Abstract

The Hwanggangri mineralized district within the Ogcheon metamorphic belt of the southern Korean peninsula contains more than 60 W-Mo- and Cu-Pb-Zn(-Au-Ag)-bearing metallic ore occurrences and lesser fluorite and talc occurrences related to intrusion of Late Cretaceous (83-90 Ma), I-type and magnetite series granites. Fissure-filling veins in the district differ in mineralogy with distance from the granites: W-Mo vein deposits are located within or near (<500 m) the granites, whereas Cu-Pb-Zn vein deposits occur up to 5 km from the granites. The Geumsil and Daehyun Au-Ag-Pb-Zn mines are unique and represent the most distal deposits in the district. They consist of quartz-carbonate veins which contain economic concentrations of gold (3 g/t) and silver (250 g/t) in addition to abundant base metal sulfides (6 wt % Pb + Zn). Study of these Au-Ag-enriched mines provides a key to understanding ore-forming processes in the outer portions of a very large, batholith-driven hydrothermal circulation system.Phase equilibria, fluid inclusions, and stable isotopes indicate that ore deposition was the result of interaction of progressively less evolved meteoric waters with earlier, highly evolved meteoric waters. Early Fe sulfide mineralization occurred at temperatures of 380 degrees to 310 degrees C from fluids (delta 18 O = 10-12ppm) whose chemistry was controlled dominantly by reactions with granite and carbonate-bearing host rocks.

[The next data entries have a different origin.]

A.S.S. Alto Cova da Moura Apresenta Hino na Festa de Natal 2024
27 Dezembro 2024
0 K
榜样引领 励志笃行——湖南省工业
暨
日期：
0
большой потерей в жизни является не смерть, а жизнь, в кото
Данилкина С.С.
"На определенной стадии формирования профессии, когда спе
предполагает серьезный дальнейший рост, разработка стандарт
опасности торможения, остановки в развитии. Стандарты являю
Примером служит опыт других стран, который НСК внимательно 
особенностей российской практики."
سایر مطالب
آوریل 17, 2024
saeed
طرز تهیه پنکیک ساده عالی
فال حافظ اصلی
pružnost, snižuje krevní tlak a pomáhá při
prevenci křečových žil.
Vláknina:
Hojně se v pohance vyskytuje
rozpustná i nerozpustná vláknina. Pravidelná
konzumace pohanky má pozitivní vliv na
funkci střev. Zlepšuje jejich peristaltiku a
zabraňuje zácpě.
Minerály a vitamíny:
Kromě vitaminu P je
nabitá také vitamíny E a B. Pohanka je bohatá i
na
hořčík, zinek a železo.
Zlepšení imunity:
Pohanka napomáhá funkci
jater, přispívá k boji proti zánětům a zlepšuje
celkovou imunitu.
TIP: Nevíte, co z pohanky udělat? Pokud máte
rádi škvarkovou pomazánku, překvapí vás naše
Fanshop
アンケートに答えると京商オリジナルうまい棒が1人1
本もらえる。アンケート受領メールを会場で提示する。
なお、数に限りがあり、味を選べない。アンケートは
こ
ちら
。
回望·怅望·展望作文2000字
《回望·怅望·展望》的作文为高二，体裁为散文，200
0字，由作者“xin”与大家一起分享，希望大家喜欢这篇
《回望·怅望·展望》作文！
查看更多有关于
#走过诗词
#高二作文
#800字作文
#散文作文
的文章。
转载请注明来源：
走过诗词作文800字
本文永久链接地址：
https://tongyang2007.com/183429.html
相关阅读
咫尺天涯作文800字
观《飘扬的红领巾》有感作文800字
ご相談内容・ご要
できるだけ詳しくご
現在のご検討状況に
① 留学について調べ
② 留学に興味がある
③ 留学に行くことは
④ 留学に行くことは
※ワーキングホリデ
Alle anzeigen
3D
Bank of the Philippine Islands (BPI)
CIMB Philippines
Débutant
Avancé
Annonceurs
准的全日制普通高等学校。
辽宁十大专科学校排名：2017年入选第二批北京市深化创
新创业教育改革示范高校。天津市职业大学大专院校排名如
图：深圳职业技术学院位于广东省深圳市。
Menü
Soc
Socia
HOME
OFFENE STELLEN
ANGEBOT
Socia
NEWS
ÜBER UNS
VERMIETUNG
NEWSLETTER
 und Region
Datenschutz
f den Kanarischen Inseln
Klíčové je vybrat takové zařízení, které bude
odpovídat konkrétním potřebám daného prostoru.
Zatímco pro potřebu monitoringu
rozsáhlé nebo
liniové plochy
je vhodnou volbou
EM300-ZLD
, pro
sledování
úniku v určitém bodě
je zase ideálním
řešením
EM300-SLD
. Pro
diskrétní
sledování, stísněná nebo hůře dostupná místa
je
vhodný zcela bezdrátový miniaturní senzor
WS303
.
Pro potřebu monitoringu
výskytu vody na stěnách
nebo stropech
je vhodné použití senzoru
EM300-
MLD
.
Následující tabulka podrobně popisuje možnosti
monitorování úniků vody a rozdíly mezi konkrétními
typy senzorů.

Main base metal-Au-Ag mineralization occurred at temperatures of 250 degrees to 210 degrees C from fluids (delta 18 O = 6-7ppm) whose chemistry changed rapidly as a result of fluid unmixing and cooling. Late, postore carbonates were deposited at temperatures of 250 degrees to 165 degrees C from fluids whose stable isotope compositions (delta 18 O = 1-4ppm; delta D = -89ppm) and salinities (<3 wt % NaCl) reflect increasing meteoric water dominance.The most intriguing result of our studies is that gold deposition occurred from fluids whose chemistries were controlled dominantly by granites (and wall rocks) at temperatures well below magmatic conditions (250 degrees C) at great distances from the intrusion. The occurrence of increased gold and silver grades in these distal areas bodes well for increased exploration for Au-Ag-Pb-Zn deposits at relatively great distance from granite batholiths.